- Catalog No. —
- Belknap 619
- Date —
- April 17, 1861
- Era —
- 1846-1880 (Treaties, Civil War, and Immigration)
- Themes —
- Environment and Natural Resources, Government, Law, and Politics, Native Americans, Oregon Trail and Resettlement, Trade, Business, Industry, and the Economy, Transportation and Communication
- Credits —
- Oregon Historical Society
- Regions —
- Northeast Oregon Trail
- Author —
Broadside, Express to Nez Perces!
This broadside was an advertising poster printed for the Portland-based stagecoach line Tracy & Co. Dated April 1861, it is one of the earliest advertisements for transportation to the gold mining area located in the traditional territory of the Nez Perce (Nimi’ ipuu) people.
The name “Nez Perce”—originally rendered in plural form as “Nez Perces”—was a term used by French-Canadian fur trappers to describe the Nimi’ ipuu people. Les Nez Percés translates as “the people with pierced noses.” Both the terms “Nez Perce” and “Nimi’ ipuu” are in use today. The traditional homeland of the Nez Perce encompassed parts of northeastern Oregon, southeastern Washington, and west-central Idaho. A Plateau group which had adopted aspects of the Plains horseman culture, the Nez Perce signed their first treaty with the U.S government in 1855. This treaty reserved much of their traditional territory and assured the Nez Perce protection from Euro American encroachment on their lands. However, by the early 1860s, circumstances took a dramatic turn. Following the mineral strikes in the American West the 1850s, prospectors sought new fields for mining, eventually turning their attention to the Nez Perce homelands. Over the spring and summer of 1860, a small group of prospectors based in Walla Walla, Washington, explored the Clearwater River and subsequently found gold. By the fall of 1860, news of the gold strike reached Portland, Puget Sound, and Northern California, and scores of prospective miners prepared to set out for the Nez Perce Reservation.

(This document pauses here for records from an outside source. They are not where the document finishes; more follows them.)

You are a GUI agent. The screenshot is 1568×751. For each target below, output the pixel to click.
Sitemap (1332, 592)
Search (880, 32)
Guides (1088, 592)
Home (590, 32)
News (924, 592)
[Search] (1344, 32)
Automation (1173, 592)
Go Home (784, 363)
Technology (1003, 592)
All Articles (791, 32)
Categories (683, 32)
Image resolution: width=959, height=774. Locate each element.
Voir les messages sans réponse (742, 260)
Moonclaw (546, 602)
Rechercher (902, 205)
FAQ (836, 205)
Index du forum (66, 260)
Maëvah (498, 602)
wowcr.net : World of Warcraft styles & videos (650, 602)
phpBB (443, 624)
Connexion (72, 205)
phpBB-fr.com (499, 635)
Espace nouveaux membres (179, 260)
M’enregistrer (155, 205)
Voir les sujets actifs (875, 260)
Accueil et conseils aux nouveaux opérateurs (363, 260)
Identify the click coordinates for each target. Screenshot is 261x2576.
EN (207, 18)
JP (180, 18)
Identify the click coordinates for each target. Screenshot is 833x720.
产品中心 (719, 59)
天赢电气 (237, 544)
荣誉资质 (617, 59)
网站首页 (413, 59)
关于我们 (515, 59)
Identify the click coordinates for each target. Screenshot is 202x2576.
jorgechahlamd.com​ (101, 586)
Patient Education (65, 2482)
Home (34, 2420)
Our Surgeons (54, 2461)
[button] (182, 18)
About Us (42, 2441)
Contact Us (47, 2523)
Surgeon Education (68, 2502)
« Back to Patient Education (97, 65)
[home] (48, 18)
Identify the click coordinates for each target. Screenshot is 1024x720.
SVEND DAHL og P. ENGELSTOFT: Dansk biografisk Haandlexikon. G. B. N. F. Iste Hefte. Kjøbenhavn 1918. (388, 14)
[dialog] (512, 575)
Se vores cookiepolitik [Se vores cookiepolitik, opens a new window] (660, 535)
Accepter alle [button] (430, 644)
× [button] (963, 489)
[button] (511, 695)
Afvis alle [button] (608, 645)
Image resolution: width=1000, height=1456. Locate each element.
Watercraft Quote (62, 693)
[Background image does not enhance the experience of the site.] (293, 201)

As thousands of miners began streaming into the Nez Perce Reservation in the spring of 1861, the possibility of armed conflict loomed in the background. For their part, Nez Perce leaders appealed to federal authorities to prevent Euro American incursions onto their treaty lands. However, both the Superintendent of Indians Affairs, Edward Geary and the highest-ranking military officer in the region, General Wright, concluded that public opinion would side with the miners rather than support military protection of the Nez Perce Reservation. As it was, the influx of thousands of miners into the reservation in the early 1860s caused hardships for the Indians. While some Nez Perce initially benefited from assisting and trading with the miners, many later became the victims of fraud, theft, physical assaults, and the loss of hunting grounds and natural resources. Perhaps the most marked injustice was the withdrawal of millions of dollars of gold from the reservation without compensation to the Nez Perce. As a direct result of the mineral strikes on the Clearwater River, and a later strike in Powder River Valley, the Nez Perce Reservation was reduced to a fraction of its original size in treaties signed in 1863 and 1868. These events led to a split between treaty and non-treaty Nez Perce—those leaders who had refused to sign the treaties. In 1877, Chief Joseph led a group of non-treaty Nez Perce who resisted Euro American settlement on their traditional lands in the Wallowa Valley of northeastern Oregon and refused to be relocated to the smaller Nez Perce Reservation in the territory of Idaho. The ensuing conflict became known as the Nez Perce War.
Haines, Francis. The Nez Percés: Tribesmen of the Columbia Plateau. Norman, Okla., 1955.
Josephy, Alvin M. The Nez Perce Indians and the Opening of the Northwest. Boston, Mass., 1977.